Filósofos, soñadores, y otros pobres ingenuos que creían que podemos ser mejores de lo que somos, nos han ofrecido sus ideas. Hasta el momento no ha habido mucho éxito en los intentos por llevarlas a la práctica, de hecho, más bien, los resultados han sido calamitosos. Mientras mejores eran las intenciones y las ideas, peor la puesta en práctica
Lo hizo Platón en su República, ese sueño donde los filósofos se convertirían en reyes, con semillas totalitarias y enfermizamente clasistas. Lo hizo Tomás Moro, creador del término utopía, construyendo el significado a partir de dos palabras griegas, oi, no, y tópos, lugar. El sociólogo y filósofo Zygmunt Bauman habla del uso de dos términos griegos como inspiración de Moro; ese ningún lugar (outopia) al que nos hemos referido antes, y el termino eutopia, buen lugar. Un lugar que no existe, una ciudad imaginaria donde se despreciaba el oro, ese metal que desde que lo conocemos suele sacar lo peor que hay en el ser humano. Hoy día reflejado en ese capitalismo financiero donde unos pocos juegan con el bienestar de unos muchos, como si nuestra vida, y nuestra dignidad, no fueran sino fichas en un tablero del Monopoly. La Utopía, un lugar, un futuro, al que aspirar, donde todo aquello que nos hace dignos como seres humanos tenga valor y donde todo aquello que nos empequeñece como especie, digna y orgullosa de su solidaridad y felicidad, sea desterrado. Filósofos, soñadores, y otros pobres ingenuos que creían que podemos ser mejores de lo que somos, nos han ofrecido sus ideas. Hasta el momento no ha habido mucho éxito en los intentos por llevarlas a la práctica, de hecho, más bien, los resultados han sido calamitosos. Mientras mejores eran las intenciones y las ideas, peor la puesta en práctica.

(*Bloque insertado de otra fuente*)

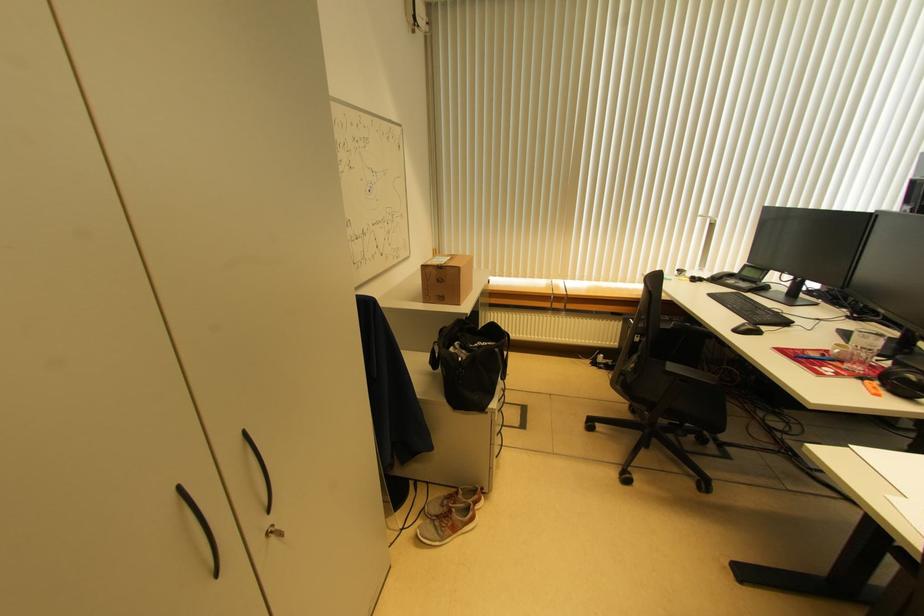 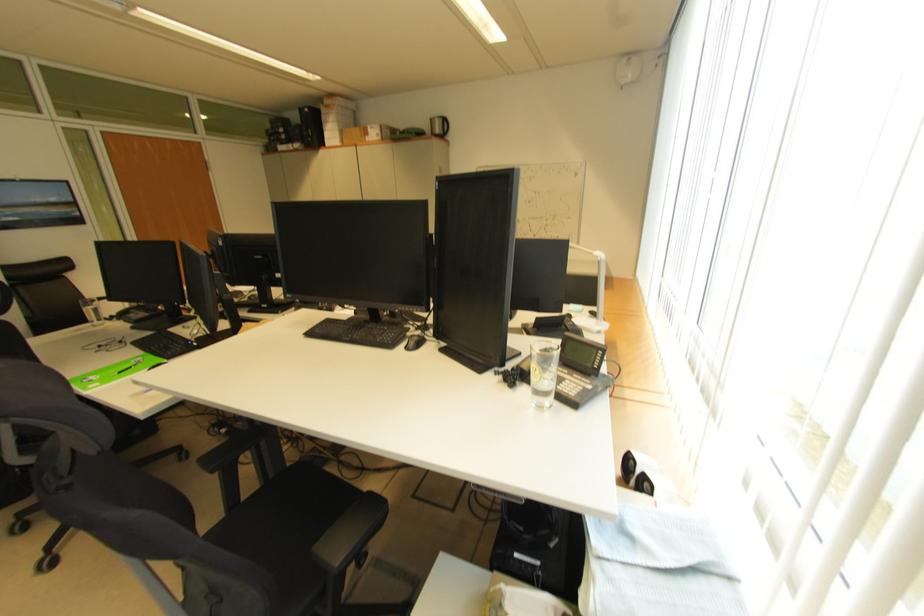 Question: I am providing you with two images of the same scene from different viewpoints. Please identify which objects are invisible in image2.

Choices:
 (A) chair armrest
 (B) black computer mouse
 (C) black chair armrest
 (D) blind pull knob

Answer: (A) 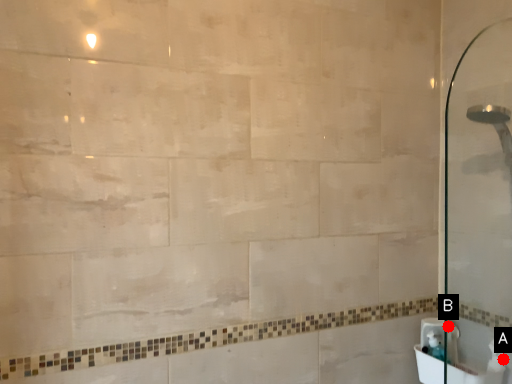 Question: Two points are circled on the image, labeled by A and B beside each circle. Which point is further to the camera?

Choices:
 (A) A is further
 (B) B is further

Answer: (B) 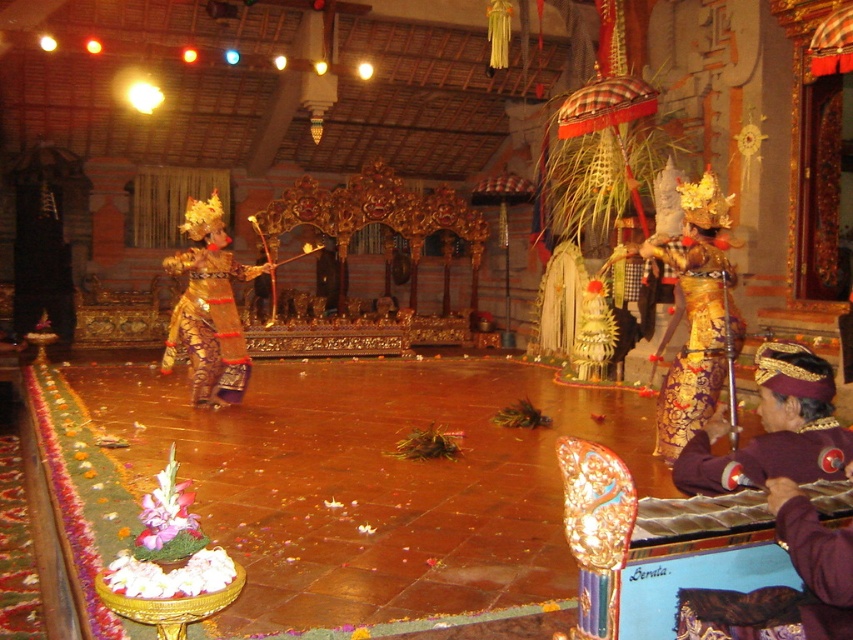 You are a photographer standing in the center of the room. You want to take a photo that includes both the point at coordinates point (759,468) and point (815,456). Which point should you focus on first to ensure both are in focus?

You should focus on point (759,468) first because it is closer to the camera than point (815,456). This ensures that both points will be in focus as the closer point determines the focal plane.

You are an attendee at this Balinese ceremony and want to take a photo of both the gold brocade costume at center and the purple velvet gloves at lower right. Since you can only focus on one object at a time, which one should you aim your camera at first to capture them both in the frame?

To capture both the gold brocade costume at center and the purple velvet gloves at lower right in the frame, you should aim your camera at the gold brocade costume at center first since it is positioned to the right of the purple velvet gloves at lower right, meaning it is closer to the right side of the scene. By focusing on the gold brocade costume at center, you can adjust the camera angle to include the purple velvet gloves at lower right in the left portion of the frame.

From the picture: You are a guest at a Balinese ceremony and want to take a photo of the performers. You notice two points marked in the scene. From your position at the entrance, which point is closer to you, point (688, 284) or point (753, 442)?

Point (753, 442) is closer to you because point (688, 284) is behind it. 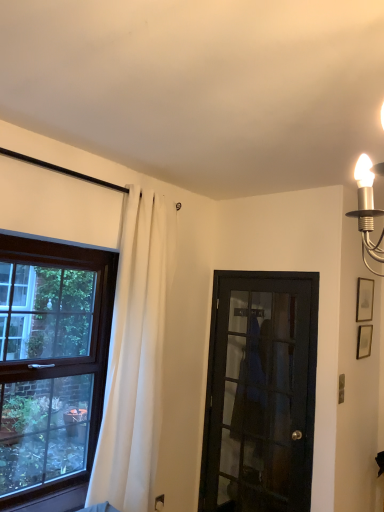 Question: Is the depth of white fabric curtain at left less than that of matte gold picture frame at upper right, positioned as the 2th picture frame in bottom-to-top order?

Choices:
 (A) yes
 (B) no

Answer: (A)

Question: Is white fabric curtain at left placed right next to matte gold picture frame at upper right, marked as the first picture frame in a top-to-bottom arrangement?

Choices:
 (A) no
 (B) yes

Answer: (A)

Question: From a real-world perspective, is white fabric curtain at left below matte gold picture frame at upper right, marked as the first picture frame in a top-to-bottom arrangement?

Choices:
 (A) no
 (B) yes

Answer: (B)

Question: Does white fabric curtain at left lie behind matte gold picture frame at upper right, positioned as the 2th picture frame in bottom-to-top order?

Choices:
 (A) yes
 (B) no

Answer: (B)

Question: Could matte gold picture frame at upper right, marked as the first picture frame in a top-to-bottom arrangement, be considered to be inside white fabric curtain at left?

Choices:
 (A) no
 (B) yes

Answer: (A)

Question: From their relative heights in the image, would you say matte gold picture frame at upper right, positioned as the 2th picture frame in bottom-to-top order, is taller or shorter than matte silver picture frame at upper right, the second picture frame from the top?

Choices:
 (A) tall
 (B) short

Answer: (A)

Question: Considering their positions, is matte gold picture frame at upper right, positioned as the 2th picture frame in bottom-to-top order, located in front of or behind matte silver picture frame at upper right, the first picture frame ordered from the bottom?

Choices:
 (A) front
 (B) behind

Answer: (B)

Question: Considering the positions of point (372, 286) and point (370, 334), is point (372, 286) closer or farther from the camera than point (370, 334)?

Choices:
 (A) closer
 (B) farther

Answer: (A)

Question: In the image, is matte gold picture frame at upper right, positioned as the 2th picture frame in bottom-to-top order, on the left side or the right side of matte silver picture frame at upper right, the first picture frame ordered from the bottom?

Choices:
 (A) right
 (B) left

Answer: (A)

Question: From their relative heights in the image, would you say white fabric curtain at left is taller or shorter than matte gold picture frame at upper right, positioned as the 2th picture frame in bottom-to-top order?

Choices:
 (A) tall
 (B) short

Answer: (A)

Question: In terms of size, does white fabric curtain at left appear bigger or smaller than matte gold picture frame at upper right, positioned as the 2th picture frame in bottom-to-top order?

Choices:
 (A) small
 (B) big

Answer: (B)

Question: Considering their positions, is white fabric curtain at left located in front of or behind matte gold picture frame at upper right, marked as the first picture frame in a top-to-bottom arrangement?

Choices:
 (A) front
 (B) behind

Answer: (A)

Question: Is white fabric curtain at left situated inside matte gold picture frame at upper right, positioned as the 2th picture frame in bottom-to-top order, or outside?

Choices:
 (A) inside
 (B) outside

Answer: (B)

Question: Visually, is matte silver picture frame at upper right, the first picture frame ordered from the bottom, positioned to the left or to the right of brown wooden window at left?

Choices:
 (A) left
 (B) right

Answer: (B)

Question: Would you say matte silver picture frame at upper right, the first picture frame ordered from the bottom, is inside or outside brown wooden window at left?

Choices:
 (A) outside
 (B) inside

Answer: (A) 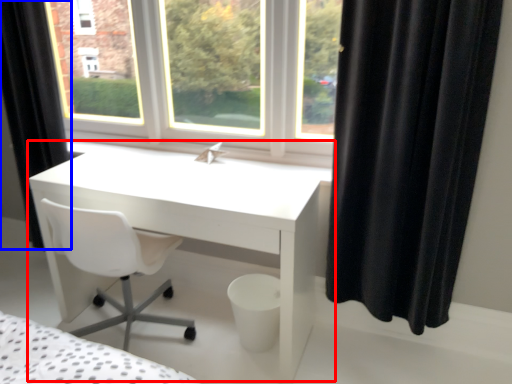 Question: Which of the following is the farthest to the observer, table (highlighted by a red box) or curtain (highlighted by a blue box)?

Choices:
 (A) table
 (B) curtain

Answer: (B) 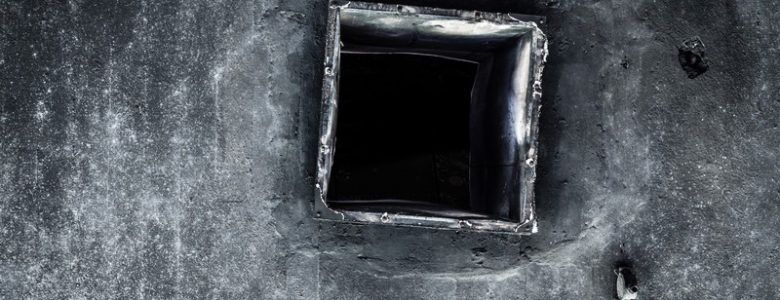 Locate an element on the screen. This screenshot has height=300, width=780. wall is located at coordinates (211, 185). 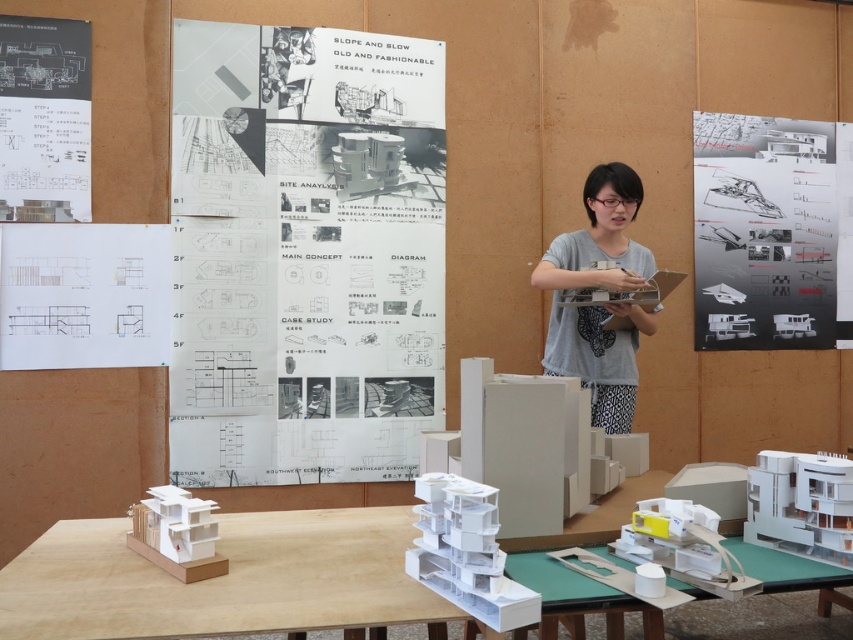 The width and height of the screenshot is (853, 640). I want to click on white paper poster at center, so click(x=305, y=253).

Is point (227, 156) positioned behind point (83, 32)?

Yes, point (227, 156) is farther from viewer.

What do you see at coordinates (305, 253) in the screenshot? This screenshot has width=853, height=640. I see `white paper poster at center` at bounding box center [305, 253].

This screenshot has height=640, width=853. I want to click on white paper poster at center, so click(x=305, y=253).

Is white paper poster at center above white paper at left?

Indeed, white paper poster at center is positioned over white paper at left.

The height and width of the screenshot is (640, 853). What do you see at coordinates (305, 253) in the screenshot?
I see `white paper poster at center` at bounding box center [305, 253].

At what (x,y) coordinates should I click in order to perform the action: click on white paper poster at center. Please return your answer as a coordinate pair (x, y). Looking at the image, I should click on (305, 253).

Does gray cotton shirt at center appear on the right side of white cardboard table at center?

Yes, gray cotton shirt at center is to the right of white cardboard table at center.

Who is positioned more to the left, gray cotton shirt at center or white cardboard table at center?

white cardboard table at center

Identify the location of gray cotton shirt at center. This screenshot has width=853, height=640. (605, 304). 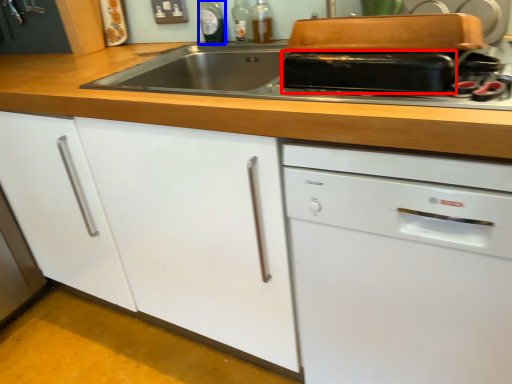 Question: Which object appears farthest to the camera in this image, kitchen appliance (highlighted by a red box) or bottle (highlighted by a blue box)?

Choices:
 (A) kitchen appliance
 (B) bottle

Answer: (B) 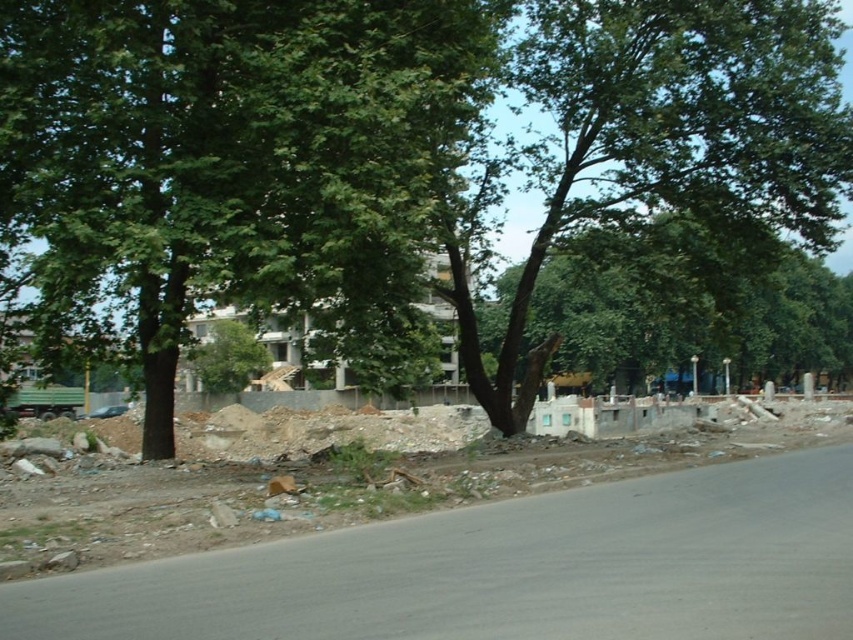 Question: Which point is closer to the camera taking this photo?

Choices:
 (A) tap(511, 556)
 (B) tap(514, 253)

Answer: (A)

Question: Among these points, which one is nearest to the camera?

Choices:
 (A) (323, 612)
 (B) (520, 248)

Answer: (A)

Question: Does concrete rubble at center have a lesser width compared to green leafy tree at upper left?

Choices:
 (A) no
 (B) yes

Answer: (B)

Question: Can you confirm if concrete rubble at center is positioned to the left of green leafy tree at upper left?

Choices:
 (A) no
 (B) yes

Answer: (B)

Question: Does concrete rubble at center appear on the left side of green leafy tree at upper left?

Choices:
 (A) no
 (B) yes

Answer: (B) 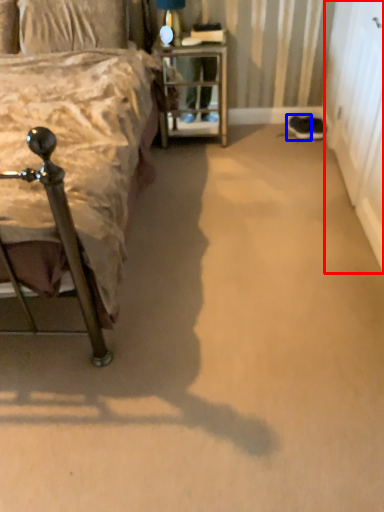 Question: Which object is closer to the camera taking this photo, screen door (highlighted by a red box) or footwear (highlighted by a blue box)?

Choices:
 (A) screen door
 (B) footwear

Answer: (A) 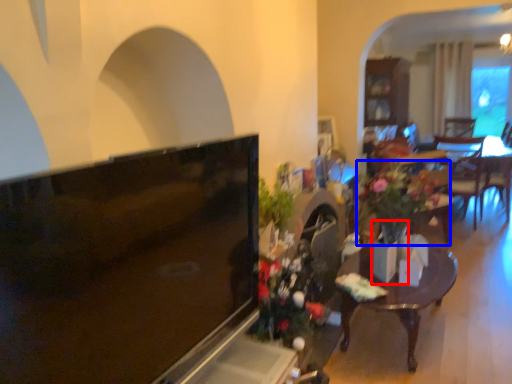 Question: Which object is further to the camera taking this photo, vase (highlighted by a red box) or houseplant (highlighted by a blue box)?

Choices:
 (A) vase
 (B) houseplant

Answer: (B)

Los fracasos en los intentos más puristas de aplicar las utopías, diseñadas por los soñadores, no implica que no exista la conciencia colectiva, al menos de todos aquellos que se consideren progresistas, de que sin esas idealizadas sociedades donde la felicidad se conjuga en plural, y no únicamente en el egocéntrico yo yo y yo, que suele definirnos, no hubiera sido posible la inspiración para considerables mejoras en la convivencia. El progreso no es más que la realización de las utopías, señalaba Oscar Wilde, apuntalando esta necesidad de inspirarnos en estas idealizaciones. A pesar de esos antecedentes, y otros tantos, a los que hemos hecho referencia, en época antigua, medieval, o renacentista, no existía ese progreso auspiciado por esas ensoñaciones idealistas. Al menos eso piensa Bauman, para el cual la utopía como motor de progreso solo ha podido darse en los tiempos modernos, donde todo se ha acelerado considerablemente, hasta alcanzar la velocidad punta actual. La metáfora que usa para explicarlo es sencilla; en tiempos anteriores a la modernidad, la actitud humana respecto al orden del mundo era parecida a la de los guardabosques; había que mantener el orden natural ya existente, cada criatura tenía su lugar asignado, y el intelecto humano no podía competir con el divino, que ya nos había mostrado el lugar de cada cosa. Para entendernos, parecida a la mentalidad de los nuevos barbaros que nos azotan con sus reaccionarios pensamientos. Por el contrario, la mentalidad moderna es más similar a la de los jardineros, que son plenamente conscientes que sin su intervención, sin su planificación, el jardín se echaría a perder. Esa es la inspiración de todos esos movimientos utópicos, y de todos esos pensadores que han creído que ya era hora de tomar el control de nuestro futuro, ponerlo en manos responsables que buscaran maximizar el bien común, minimizando los males provocados por la avaricia, la envidia, y el egoísmo, esas malas hierbas que corrompen nuestros jardines.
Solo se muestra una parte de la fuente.